Kernel Fusion
PyKokkos includes an automatic kernel fusion feature that can significantly improve performance when executing many kernel calls. Kernel fusion dynamically traces and combines multiple kernel launches into a single fused kernel, reducing launch overhead and improving execution efficiency through better data reuse and improved compiler optimizations.
Fusion process uses lazy evaluation to record kernel calls in traces and fuses them when the result is requested by the application. This happens automatically and transparently without requiring any changes to your PyKokkos code.
Enabling Fusion
Kernel fusion is controlled by the PK_FUSION environment variable.
To enable fusion, set this variable before running your PyKokkos application:
export PK_FUSION="naive"
To disable fusion (default behavior):
unset PK_FUSION
Performance Example
The following example demonstrates the performance benefit of kernel fusion when executing many small kernel calls in a loop:
import cupy as cp
import pykokkos as pk
@pk.workunit
def work(wid, a):
a[wid] = a[wid] + 1
def main():
B = 100000
N = 10
a = cp.ones((B, N))
pk.set_default_space(pk.Cuda)
for batch in range(B):
pk.parallel_for("work", 10, work, a=a[batch])
print(a)
main()
Performance Comparison
Running the above example with and without fusion shows significant speedup:
Machine Specification
The following hardware was used for the performance measurements:
CPU: Intel(R) Xeon(R) w5-3433, 32 (16 cores, 2 threads per core)

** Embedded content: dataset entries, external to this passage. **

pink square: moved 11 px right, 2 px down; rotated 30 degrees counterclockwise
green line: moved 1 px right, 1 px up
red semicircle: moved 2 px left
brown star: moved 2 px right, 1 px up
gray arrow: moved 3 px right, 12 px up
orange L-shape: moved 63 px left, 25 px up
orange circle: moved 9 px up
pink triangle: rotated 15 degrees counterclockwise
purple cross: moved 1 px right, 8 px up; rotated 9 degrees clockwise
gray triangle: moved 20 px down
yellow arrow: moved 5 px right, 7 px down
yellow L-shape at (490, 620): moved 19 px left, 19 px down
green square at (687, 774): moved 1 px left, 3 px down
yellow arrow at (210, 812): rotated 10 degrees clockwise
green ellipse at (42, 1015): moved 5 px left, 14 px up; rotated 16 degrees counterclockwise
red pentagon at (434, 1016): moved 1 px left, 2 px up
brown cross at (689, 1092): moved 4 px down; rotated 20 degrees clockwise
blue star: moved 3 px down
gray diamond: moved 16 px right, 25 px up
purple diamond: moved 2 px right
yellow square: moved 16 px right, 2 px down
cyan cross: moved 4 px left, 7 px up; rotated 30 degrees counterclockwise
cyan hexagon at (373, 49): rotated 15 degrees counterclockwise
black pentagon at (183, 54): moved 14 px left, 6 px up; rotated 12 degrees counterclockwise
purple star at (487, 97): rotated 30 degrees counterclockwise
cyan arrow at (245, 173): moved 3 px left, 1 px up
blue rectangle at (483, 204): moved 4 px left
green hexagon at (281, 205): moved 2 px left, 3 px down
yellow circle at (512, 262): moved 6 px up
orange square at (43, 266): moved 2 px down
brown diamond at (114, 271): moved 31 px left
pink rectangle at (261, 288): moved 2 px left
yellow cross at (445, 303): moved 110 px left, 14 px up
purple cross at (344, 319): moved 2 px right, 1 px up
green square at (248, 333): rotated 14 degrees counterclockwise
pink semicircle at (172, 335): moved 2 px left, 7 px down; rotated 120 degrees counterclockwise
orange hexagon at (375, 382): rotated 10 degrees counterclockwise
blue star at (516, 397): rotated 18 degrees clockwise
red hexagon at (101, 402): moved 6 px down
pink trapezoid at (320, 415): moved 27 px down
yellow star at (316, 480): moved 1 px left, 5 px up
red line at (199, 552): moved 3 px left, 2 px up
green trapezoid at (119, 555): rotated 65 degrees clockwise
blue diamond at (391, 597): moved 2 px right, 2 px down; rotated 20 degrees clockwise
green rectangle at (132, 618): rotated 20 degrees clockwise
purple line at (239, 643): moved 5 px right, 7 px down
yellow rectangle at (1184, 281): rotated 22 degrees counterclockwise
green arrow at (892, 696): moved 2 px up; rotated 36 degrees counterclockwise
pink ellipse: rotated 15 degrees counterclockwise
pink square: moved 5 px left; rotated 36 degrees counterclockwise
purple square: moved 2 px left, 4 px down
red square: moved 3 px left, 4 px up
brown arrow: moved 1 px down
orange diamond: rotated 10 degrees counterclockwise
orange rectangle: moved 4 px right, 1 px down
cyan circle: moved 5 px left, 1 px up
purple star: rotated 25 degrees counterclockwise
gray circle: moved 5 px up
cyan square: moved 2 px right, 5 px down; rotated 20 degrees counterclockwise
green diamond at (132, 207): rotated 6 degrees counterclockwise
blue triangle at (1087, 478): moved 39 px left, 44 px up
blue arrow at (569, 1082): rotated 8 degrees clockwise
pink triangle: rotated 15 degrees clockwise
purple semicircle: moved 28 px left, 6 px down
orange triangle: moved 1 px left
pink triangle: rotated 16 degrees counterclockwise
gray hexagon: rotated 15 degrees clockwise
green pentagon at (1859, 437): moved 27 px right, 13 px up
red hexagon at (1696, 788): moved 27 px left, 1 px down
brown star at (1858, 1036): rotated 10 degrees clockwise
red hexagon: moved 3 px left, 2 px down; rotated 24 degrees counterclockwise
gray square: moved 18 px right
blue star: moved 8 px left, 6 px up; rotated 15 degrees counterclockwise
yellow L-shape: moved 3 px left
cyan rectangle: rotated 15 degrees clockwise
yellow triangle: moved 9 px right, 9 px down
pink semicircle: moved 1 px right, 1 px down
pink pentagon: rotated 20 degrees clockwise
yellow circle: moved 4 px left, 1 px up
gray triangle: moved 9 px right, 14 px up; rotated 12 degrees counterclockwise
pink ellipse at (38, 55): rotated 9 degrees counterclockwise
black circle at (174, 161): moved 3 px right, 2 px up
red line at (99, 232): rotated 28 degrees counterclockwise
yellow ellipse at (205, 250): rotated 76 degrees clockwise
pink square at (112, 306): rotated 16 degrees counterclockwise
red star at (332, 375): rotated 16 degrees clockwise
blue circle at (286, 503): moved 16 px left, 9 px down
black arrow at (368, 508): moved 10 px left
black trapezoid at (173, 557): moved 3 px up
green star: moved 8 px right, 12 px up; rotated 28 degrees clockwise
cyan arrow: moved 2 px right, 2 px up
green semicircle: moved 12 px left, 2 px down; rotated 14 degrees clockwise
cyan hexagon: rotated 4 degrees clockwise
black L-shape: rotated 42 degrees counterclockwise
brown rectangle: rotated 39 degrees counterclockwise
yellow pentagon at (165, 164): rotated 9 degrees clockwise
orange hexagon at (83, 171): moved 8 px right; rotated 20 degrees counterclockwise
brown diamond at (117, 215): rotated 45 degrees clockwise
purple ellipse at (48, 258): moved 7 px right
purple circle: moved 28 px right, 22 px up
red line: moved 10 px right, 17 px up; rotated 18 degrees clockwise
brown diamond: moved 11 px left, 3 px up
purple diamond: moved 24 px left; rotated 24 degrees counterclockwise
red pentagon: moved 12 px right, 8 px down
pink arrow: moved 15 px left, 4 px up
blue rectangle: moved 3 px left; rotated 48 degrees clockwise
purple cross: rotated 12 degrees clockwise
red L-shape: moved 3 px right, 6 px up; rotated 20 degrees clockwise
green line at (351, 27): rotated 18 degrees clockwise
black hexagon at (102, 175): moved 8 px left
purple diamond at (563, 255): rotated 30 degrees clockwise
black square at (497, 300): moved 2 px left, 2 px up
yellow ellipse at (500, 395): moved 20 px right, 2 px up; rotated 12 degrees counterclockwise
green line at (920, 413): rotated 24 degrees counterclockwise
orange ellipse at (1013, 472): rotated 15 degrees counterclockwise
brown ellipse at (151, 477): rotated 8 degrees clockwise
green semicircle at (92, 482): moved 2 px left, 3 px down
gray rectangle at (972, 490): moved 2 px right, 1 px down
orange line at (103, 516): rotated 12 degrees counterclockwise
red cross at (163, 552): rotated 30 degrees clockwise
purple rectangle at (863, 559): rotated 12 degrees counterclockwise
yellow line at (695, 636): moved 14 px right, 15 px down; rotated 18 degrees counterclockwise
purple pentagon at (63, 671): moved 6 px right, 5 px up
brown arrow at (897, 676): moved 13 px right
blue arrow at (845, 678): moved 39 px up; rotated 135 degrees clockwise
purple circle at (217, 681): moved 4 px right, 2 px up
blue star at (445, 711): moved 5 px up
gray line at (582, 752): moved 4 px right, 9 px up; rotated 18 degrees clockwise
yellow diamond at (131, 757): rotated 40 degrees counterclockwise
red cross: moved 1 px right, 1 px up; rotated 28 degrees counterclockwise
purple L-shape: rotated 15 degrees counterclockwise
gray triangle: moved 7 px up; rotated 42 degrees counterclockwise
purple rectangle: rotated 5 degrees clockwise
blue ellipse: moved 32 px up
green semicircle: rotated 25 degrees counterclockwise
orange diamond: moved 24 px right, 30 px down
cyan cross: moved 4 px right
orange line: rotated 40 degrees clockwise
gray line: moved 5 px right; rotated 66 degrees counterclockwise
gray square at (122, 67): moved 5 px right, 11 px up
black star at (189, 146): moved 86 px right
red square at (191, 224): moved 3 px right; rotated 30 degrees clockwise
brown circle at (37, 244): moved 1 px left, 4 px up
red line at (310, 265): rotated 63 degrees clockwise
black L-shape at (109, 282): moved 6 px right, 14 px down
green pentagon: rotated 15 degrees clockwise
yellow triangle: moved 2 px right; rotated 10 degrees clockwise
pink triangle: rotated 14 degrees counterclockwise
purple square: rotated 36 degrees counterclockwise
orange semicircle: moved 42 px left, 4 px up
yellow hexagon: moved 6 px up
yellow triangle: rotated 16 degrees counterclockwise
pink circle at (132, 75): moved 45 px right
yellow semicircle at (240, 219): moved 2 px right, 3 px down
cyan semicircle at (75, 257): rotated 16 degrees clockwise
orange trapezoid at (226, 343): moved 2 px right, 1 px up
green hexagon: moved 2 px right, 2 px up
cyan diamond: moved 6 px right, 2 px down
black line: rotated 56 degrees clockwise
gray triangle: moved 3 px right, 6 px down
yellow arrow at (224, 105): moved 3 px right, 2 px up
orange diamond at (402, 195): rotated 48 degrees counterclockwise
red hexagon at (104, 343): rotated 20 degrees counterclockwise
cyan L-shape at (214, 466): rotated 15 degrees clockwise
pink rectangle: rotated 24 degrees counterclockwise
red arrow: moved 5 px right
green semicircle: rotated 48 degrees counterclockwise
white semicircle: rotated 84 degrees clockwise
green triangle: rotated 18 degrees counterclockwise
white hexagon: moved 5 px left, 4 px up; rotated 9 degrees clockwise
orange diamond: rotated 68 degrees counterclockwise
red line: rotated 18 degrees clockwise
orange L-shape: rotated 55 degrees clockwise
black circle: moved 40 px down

GPU: NVIDIA RTX 5000 Ada Generation 32 GB (2x)
CUDA: 12.4
OS: Ubuntu 24.04 (Linux)
Without fusion (unset PK_FUSION):
real 0m27.213s
user 0m35.134s
sys 0m0.990s
With fusion (export PK_FUSION="naive"):
real 0m14.840s
user 0m22.729s
sys 0m1.136s
In this example, kernel fusion provides approximately 1.8x speedup by fusing 100,000 kernel calls into fewer fused kernels, reducing kernel launch overhead and enabling better data reuse and compiler optimizations.
When to Use Fusion
Kernel fusion is most beneficial when:
Executing many kernel calls consecutively
Kernel launch overhead dominates execution time
Multiple kernels operate on shared data
Note
Fusion is currently most effective on GPU execution spaces where kernel launch overhead is more significant. Fusion can achieve speedups on NVIDIA and AMD GPUs as well as Intel and AMD CPUs.
For more details on the kernel fusion implementation, see the fuser paper: Dynamically Fusing Python HPC Kernels.